Video: "Peak Decadence: The WEST & The Fate of EMPIRE"

"Peak Decadence: The WEST & The Fate of EMPIRE"--Black Pigeon Speaks (11 min.)

       This video draws on the essay "The Fate of Empires and Search for Survival" by Sir John Glubb (PDF here). Glubb does not reference Oswald Spengler in the essay, and, because of the age of the article, would not have access to r/K theory as developed by Anonymous Conservative, yet it is interesting to me watching this video and going through his paper how his ideas seem to track both.

       Glubb notes (and he is not the only one) that empires typically achieve a period of greatness lasting about 250 years (after which they decline and disappear, although the decline and dissolution may vary as to the length of time). More importantly for my discussion, however, is that he observed specific stages through which they progress and decline:
  1. The Age of Pioneers (outburst)
  2. The Age of Conquests
  3. The Age of Commerce
  4. The Age of Affluence
  5. The Age of Intellect
  6. The Age of Decadence. 
It is the last stage--Decadence--that is the subject of the video and is of interest to us because it is this stage which precedes the fall. Gibb describes "decadence" of a society as follows:
It is of interest to note that decadence is the disintegration of a system, not of its individual members. The habits of the members of the community have been corrupted by the enjoyment of too much money and too much power for too long a period. The result has been, in the framework of their national life, to make them selfish and idle. A community of selfish and idle people declines, internal quarrels develop in the division of its dwindling wealth, and pessimism follows, which some of them endeavour to drown in sensuality or frivolity. In their own surroundings, they are unable to redirect their thoughts and their energies into new channels. 
He also characterizes "decadence" as:
[A] moral and spiritual disease, resulting from too long a period of wealth and power, producing cynicism, decline of religion, pessimism and frivolity. The citizens of such a nation will no longer make an effort to save themselves, because they are not convinced that anything in life is worth saving. 
It is interesting to compare this against Spengler's ideas and r/K political theory. 

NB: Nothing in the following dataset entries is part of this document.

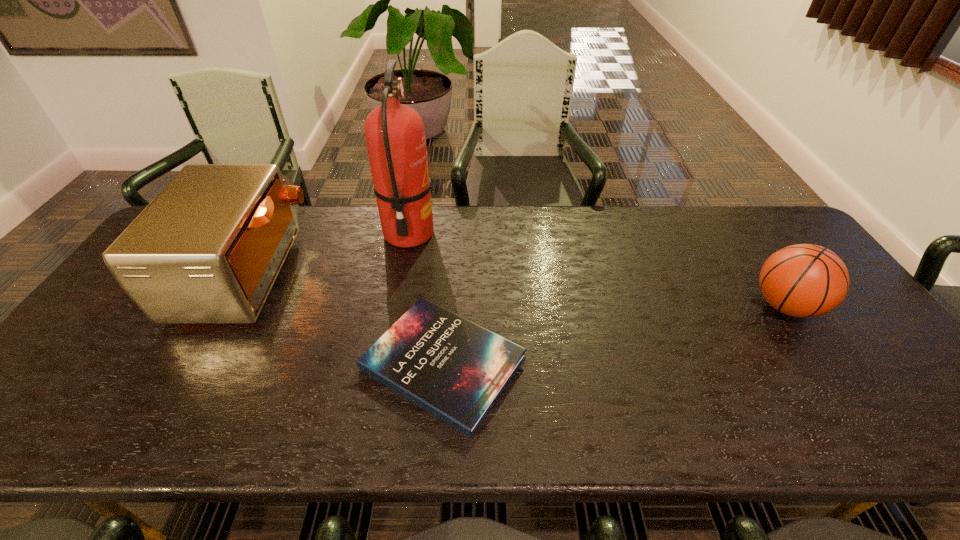 Identify the location of vacant space that's between the leftmost object and the hardback book. This screenshot has width=960, height=540. (346, 319).

Identify the location of free point between the hardback book and the fire extinguisher. (426, 299).

You are a GUI agent. You are given a task and a screenshot of the screen. Output one action in this format:
    pyautogui.click(x=<x>, y=<y>)
    Task: Click on the unoccupied area between the basketball and the hardback book
    This screenshot has height=540, width=960.
    Given the screenshot: What is the action you would take?
    pyautogui.click(x=614, y=335)

The width and height of the screenshot is (960, 540). What are the coordinates of `unoccupied position between the hardback book and the basketball` in the screenshot? It's located at 614,335.

This screenshot has width=960, height=540. Identify the location of free space between the third tallest object and the fire extinguisher. [597, 270].

Locate an element on the screen. The image size is (960, 540). free space between the tallest object and the second shortest object is located at coordinates (597, 270).

This screenshot has width=960, height=540. Find the location of `vacant area that lies between the second shortest object and the hardback book`. vacant area that lies between the second shortest object and the hardback book is located at coordinates (614, 335).

This screenshot has height=540, width=960. Identify the location of free spot between the leftmost object and the fire extinguisher. (328, 254).

Locate which object ranks second in proximity to the second tallest object. Please provide its 2D coordinates. Your answer should be formatted as a tuple, i.e. [(x, y)], where the tuple contains the x and y coordinates of a point satisfying the conditions above.

[(455, 369)]

Identify which object is located as the third nearest to the tallest object. Please provide its 2D coordinates. Your answer should be formatted as a tuple, i.e. [(x, y)], where the tuple contains the x and y coordinates of a point satisfying the conditions above.

[(804, 280)] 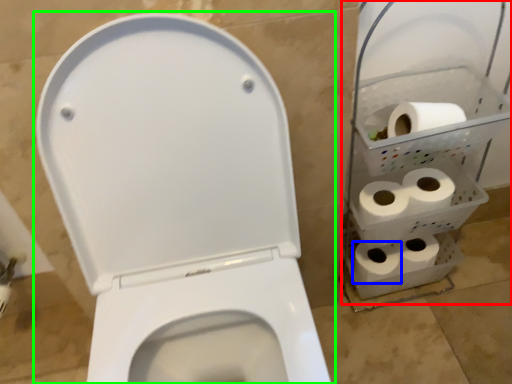 Question: Which is farther away from shelf (highlighted by a red box)? toilet paper (highlighted by a blue box) or toilet paper (highlighted by a green box)?

Choices:
 (A) toilet paper
 (B) toilet paper

Answer: (B) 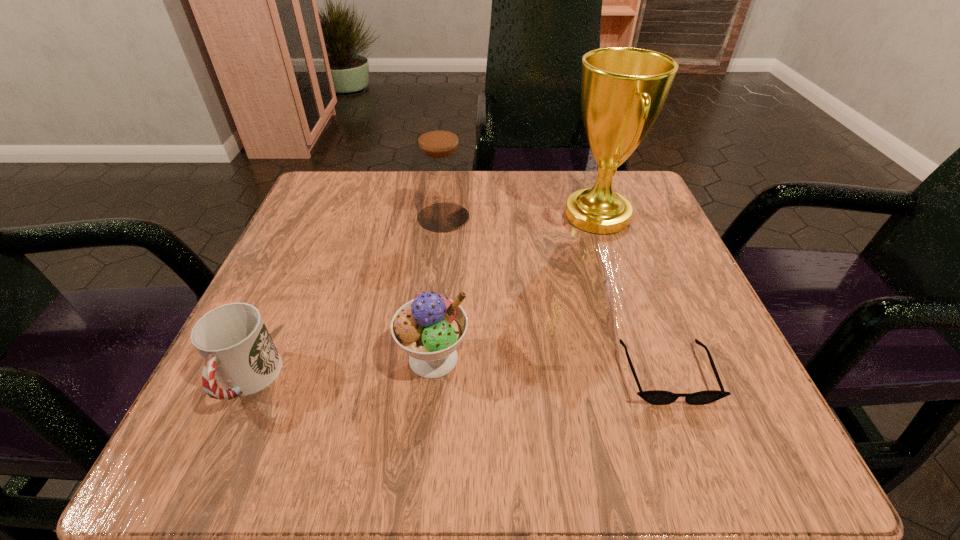 Image resolution: width=960 pixels, height=540 pixels. In order to click on free space that satisfies the following two spatial constraints: 1. by the handles of the tallest object; 2. on the handle side of the cup in this screenshot , I will do 653,381.

What are the coordinates of `free space that satisfies the following two spatial constraints: 1. by the handles of the award; 2. on the handle side of the cup` in the screenshot? It's located at (653, 381). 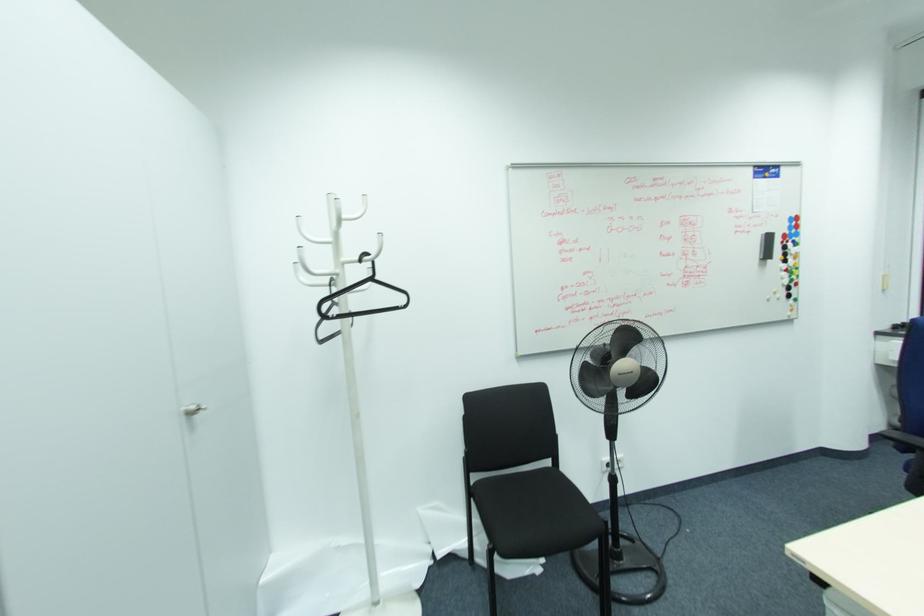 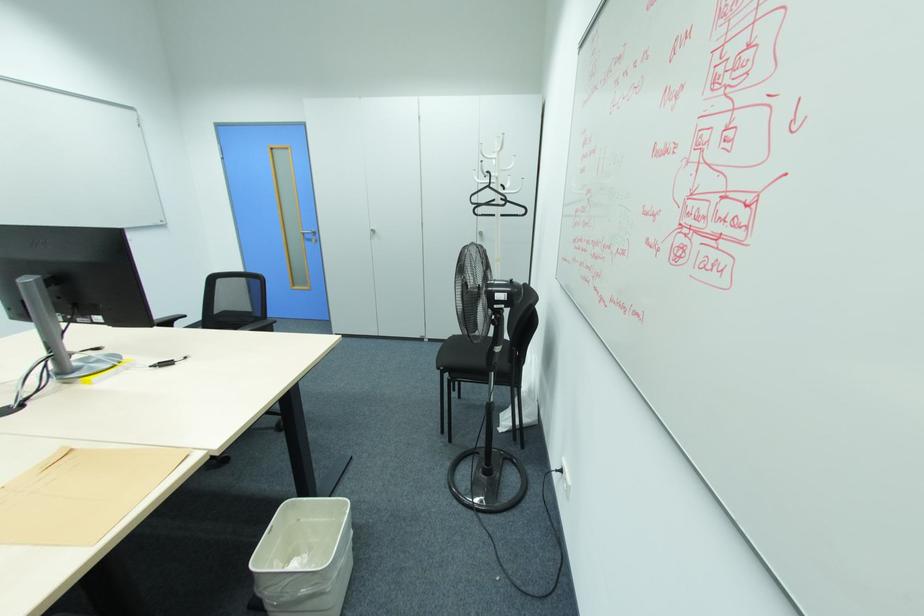 Where in the second image is the point corresponding to pixel 371 280 from the first image?

(490, 187) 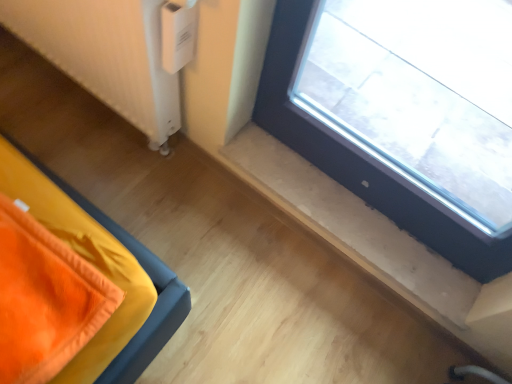 This screenshot has width=512, height=384. Find the location of `vacant region below white plastic radiator at lower left (from a real-world perspective)`. vacant region below white plastic radiator at lower left (from a real-world perspective) is located at coordinates (86, 98). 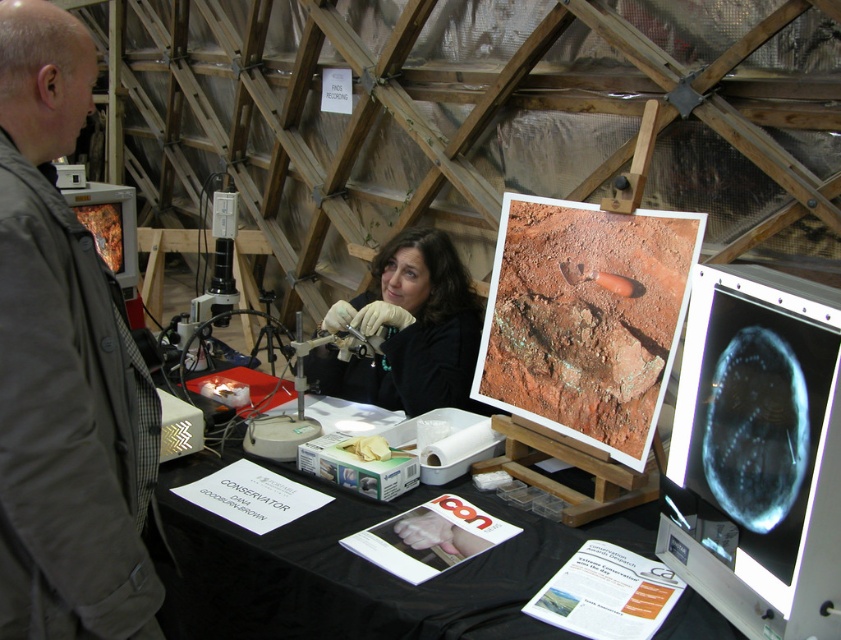 You are an assistant in the workshop and need to place a new document on the surface. Which object, the gray fabric jacket at left or the black paper table at center, would be more appropriate for placing the document?

The black paper table at center is more appropriate for placing the document because the gray fabric jacket at left has a lesser width, making it less stable or suitable for holding items compared to the larger surface area of the table.

What is the object located at the coordinates point (x=61, y=364) in the image?

The object at point (x=61, y=364) is on a gray fabric jacket at left.

What is the exact location of the gray fabric jacket at left in the image?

       As I wrote in an earlier post concerning Spengler's theories:
 I suppose if I were to attempt to sum up Spengler's ideas in a single sentence, it would be that once a society cuts its ties with its root culture, it becomes increasingly empty, sclerotic and nihilistic. But while that is the essence of his theory, it lacks the necessary meat or body necessary for understanding. Spengler saw societies developing along the lines of an organism's life. Beginning with a vital culture as its root stock, a society matures into a civilization which, even upon reaching civilization, has in fact begun to die. Although the civilization continues to grow and appears stronger, it, in fact, loses its vitality. In Spengler's mind, this is demonstrated through the decline of art. A civilization may become more technically proficient, from a scientific or engineering standpoint, but its art has reached its apogee and declines into recycled and degenerate forms that are increasingly designed to titillate rather than inspire, appealing to only a declining minority of specialists. Along the way, the sanctity of home and hearth is abandoned. Power and government is concentration in a world city (or cities), feminism appears, birthrates decline, and the highest virtue of the civilization comes to be attacking the culture that forms the root of the civilization. The world cities have not only forgone the native culture but, as Spengler theory states, have lost even their national identities, with little or no interest in the rural population.
I also quoted from another author:
       First, Spengler predicted with uncanny foresight a number of Western developments of the past century, including the rise of world-cities and the money culture, the emergence of a powerful feminism focused on the yearnings of the Ibsen woman, the force of money in politics, declining birthrates and the popular embrace of avant-garde cultural sensibilities, awash in cynicism and cosmopolitanism and bent on destroying the cultural verities of old. 
       Second, Spengler makes a powerful point when he says these are not characteristics and developments found in ascendant civilizations. On the contrary, many are signs of cultural and societal decadence and decline. Although the hallowed Idea of Progress has shrouded this truth from Western society, the reality is clear: the Western cultural decline, as understood and predicted by Spengler, is now complete. ...
       r/K theory similarly predicts that a culture that is vital will be largely dominated by the K-select: those individuals following a competitive reproductive strategy and what we would today term "conservative" values toward family and community. However, as a culture becomes more successful and resources more plentiful, the r-select strategy tends to become more dominant: a strategy that is associated with a distaste for competitiveness, loose morals, low investment parenting, lack of loyalty toward its country and culture (what the left would term being "cosmopolitan") and other characteristics that we would associate with the modern left.
     
       It is interesting to note that the West began to pass into decadence well over a century ago (France had already begun to depopulate in the late 19th Century), and it cannot be argued but that Western Europe as a whole had passed into a period of nihilism and decadence following the First World War. The United States took longer, but certainly the 1960's saw "free love" jump the Atlantic Ocean to the United States, and today the United States has reached or exceeded the worst excesses of Weimar Germany.